Saturday, March 23, 2013

SPARQL queries for iRODS Data

This is cool:

PREFIX irods:       <http://www.irods.org/ontologies/2013/2/iRODS.owl#> 
PREFIX skos:    <http://www.w3.org/2004/02/skos/core#>
SELECT ?x ?y
WHERE { 

?x  irods:correspondingConcept ?y .
?y skos:related <http://www.fao.org/aos/agrovoc#c_28638>
}



That's a SPARQL query running on Jena Fuseki...and this is related to the work we're doing with HIVE integration, as discussed in this previous blog entry...SPARQL is a query langage that can be used to search semantic metadata, in our case, metadata that describes the iRODS catalog, SKOS controlled vocabularies, and 'serialized' RDF statements saved as iRODS AVUs that apply controlled vocabulary terms to iRODS files and collections.  This improves the normal iRODS AVUs by giving them structure and meaning, via SKOS.

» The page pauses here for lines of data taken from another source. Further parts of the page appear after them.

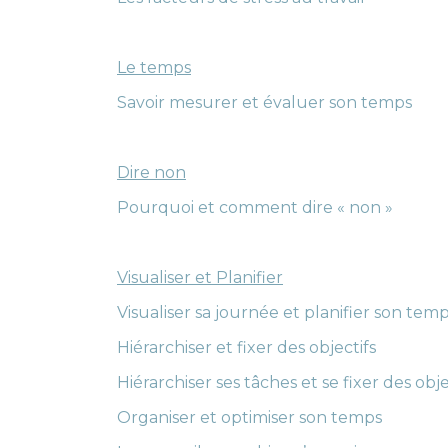
Le temps
Savoir mesurer et évaluer son temps
Dire non
Pourquoi et comment dire « non »
Visualiser et Planifier
Visualiser sa journée et planifier son tem
Hiérarchiser et fixer des objectifs
Hiérarchiser ses tâches et se fixer des obje
Organiser et optimiser son temps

In the case above, we have a term defined in the Agrovoc vocabulary which looks something like this snippet, as 'turtle'.

<http://www.fao.org/aos/agrovoc#c_1669>
      a       skos:Concept ;
      skos:narrower <http://www.fao.org/aos/agrovoc#c_7979> , <http://www.fao.org/aos/agrovoc#c_1745> , <http://www.fao.org/aos/agrovoc#c_7656> , <http://www.fao.org/aos/agrovoc#c_3688> , <http://www.fao.org/aos/agrovoc#c_6963> , <http://www.fao.org/aos/agrovoc#c_14658> , <http://www.fao.org/aos/agrovoc#c_16099> , <http://www.fao.org/aos/agrovoc#c_29563> , <http://www.fao.org/aos/agrovoc#c_613> ;
      skos:prefLabel "Climatic zones"@en ;
      skos:related <http://www.fao.org/aos/agrovoc#c_7213> , <http://www.fao.org/aos/agrovoc#c_28638> , <http://www.fao.org/aos/agrovoc#c_29554> ;
      skos:scopeNote "Use for areas having identical climates; for the physical phenomenon use Climate (1665)"@en .


Note that SKOS will define broader, narrower, and related terms, along with other data.  This means that a user may tag an iRODS file or collection with a term like c_1669, and search for it on the related term c:6963.  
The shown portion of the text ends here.